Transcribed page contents
+ + + + + + +

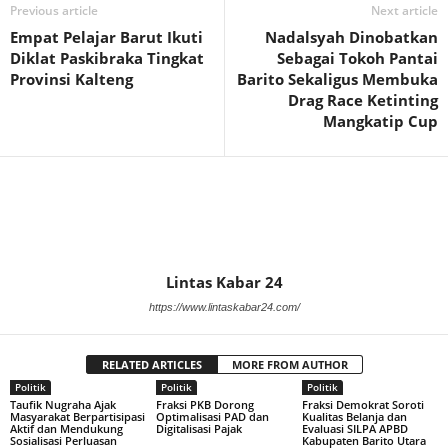
Previous article
Next article
Empat Pelajar Barut Ikuti
Nadalsyah Dinobatkan
Diklat Paskibraka Tingkat
Sebagai Tokoh Pantai
Provinsi Kalteng
Barito Sekaligus Membuka
Drag Race Ketinting
Mangkatip Cup
Lintas Kabar 24
https://www.lintaskabar24.com/
RELATED ARTICLES
MORE FROM AUTHOR
Politik
Politik
Politik
Taufik Nugraha Ajak
Fraksi PKB Dorong
Fraksi Demokrat Soroti
Masyarakat Berpartisipasi
Optimalisasi PAD dan
Kualitas Belanja dan
Aktif dan Mendukung
Digitalisasi Pajak
Evaluasi SILPA APBD
Sosialisasi Perluasan
Kabupaten Barito Utara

+ + + + + + +

**Work to be completed**
Only the lines from the one with "Diklat Paskibraka Tingkat" through the end of the data belong in the answer, each reproduced exactly.

**Your solution**
Diklat Paskibraka Tingkat
Sebagai Tokoh Pantai
Provinsi Kalteng
Barito Sekaligus Membuka
Drag Race Ketinting
Mangkatip Cup
Lintas Kabar 24
https://www.lintaskabar24.com/
RELATED ARTICLES
MORE FROM AUTHOR
Politik
Politik
Politik
Taufik Nugraha Ajak
Fraksi PKB Dorong
Fraksi Demokrat Soroti
Masyarakat Berpartisipasi
Optimalisasi PAD dan
Kualitas Belanja dan
Aktif dan Mendukung
Digitalisasi Pajak
Evaluasi SILPA APBD
Sosialisasi Perluasan
Kabupaten Barito Utara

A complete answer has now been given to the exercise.